I do find myself squinting at the science of Brain Age. Everyone will start the game with an abysmal brain age, probably betweeen 70-80 years. The game encourages the player to play every day, unlocking new tests as a reward for consistency. Part of "getting better" is just growing accustomed to the game's interface and operation. One might question whether the game actually exercises the mind, or just produces the impression that it exercises the mind. I'm no neuroscientist, but it strikes me that brain exercise would require new simple challenges, not just the same repetitive ones.
Even if we ignore the scientific claims, that doesn't strip Brain Age of value as an abstract puzzle game. And there is nothing wrong with abstract puzzles and games. But should we be concerned about abstract games as an introduction to the medium of videogames? Maybe we should.
In a recent New York Magazine article, Clive Thompson investigated the meteoric rise of sudoku and the impending fall of the crossword in its wake. Crosswords require both logic and general knowledge, albeit sometimes trivial or esoteric knowledge. Sudoku does not. As Thompson says, you can play sudoku "even if you're completely illiterate -- hell, even if you're innumerate, since Sudoku doesn't even require math. It is the ultimate puzzle for a postliterate world." Crossword puzzlers might scoff at the literary emptiness of sudoku, but there may only be room for one logic puzzle in newspapers--and sudoku seems to be winning the popular vote.
The sudoku/crossword conflict raises broader questions about the kind of intellectual challenge that Nintendo and the broader videogame industry wants to advance for new types of players. Logic puzzles and riddles have a long history, one that infuses games of many types, not just abstract puzzle games. Indeed, one popular apologia for videogames as a worthwhile cultural activity makes appeals to this general concept of problem solving and critical thinking.

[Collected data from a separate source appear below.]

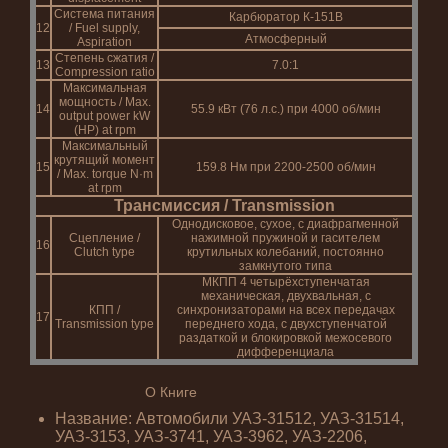
Система питания
Карбюратор К-151В
12
/ Fuel supply,
Атмосферный
Aspiration
Степень сжатия /
13
7.0:1
Compression ratio
Максимальная
мощность / Max.
14
55.9 кВт (76 л.с.) при 4000 об/мин
output power kW
(HP) at rpm
Максимальный
крутящий момент
15
159.8 Нм при 2200-2500 об/мин
/ Max. torque N·m
at rpm
Трансмиссия / Transmission
Однодисковое, сухое, с диафрагменной
Сцепление /
нажимной пружиной и гасителем
16
Clutch type
крутильных колебаний, постоянно
замкнутого типа
МКПП 4 четырёхступенчатая
механическая, двухвальная, с
КПП /
синхронизаторами на всех передачах
17
Transmission type
переднего хода, с двухступенчатой
раздаткой и блокировкой межосевого
дифференциала
О Книге
Название: Автомобили УАЗ-31512, УАЗ-31514,
УАЗ-3153, УАЗ-3741, УАЗ-3962, УАЗ-2206,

I explored this question in the context of Lumines for Sony PSP soon after that title hit the streets, arguing that the game's puzzle mode was so similar to popular performance intelligence measures. Later and more visibly, Stephen Johnson argued that puzzle games of the Lumines/Tetris/Brain Age sort are "making us smarter" precisely because they so resemble activities like performance intelligence measures. But we might ask... what do they make us smarter at? Taking performance intelligence tests? That seems culturally bereft to say the least. Yet, this is precisely the kind of argument Johnson and others make--it doesn't matter what we watch, play, think, so long as we are "puzzling."
This is a hard nut to swallow for me, but not because I believe abstract games and puzzles are inherently "content-free." Rather, I worry that holding up specimens like Brain Age as entry-points into the entire videogame medium, as rhetoric about the title has done, we cheat the potential of that medium to construct procedural representations of less abstract problems--like relationships, politics, social practices, and so forth. The broader demographic that Brain Age promises to open are precisely the people who might be more responsive to videogames like the ones I make. Certainly, playing Brain Age does not foreclose new gamers from considering other titles. But if Brain Age and games like it are to be the gateway to a new videogame playership, we would do well to insure that those titles represent the promise of games as a representational medium--one that can make procedural claims about cultural, historical, and social activities, not simply throw them out of focus with logic puzzles.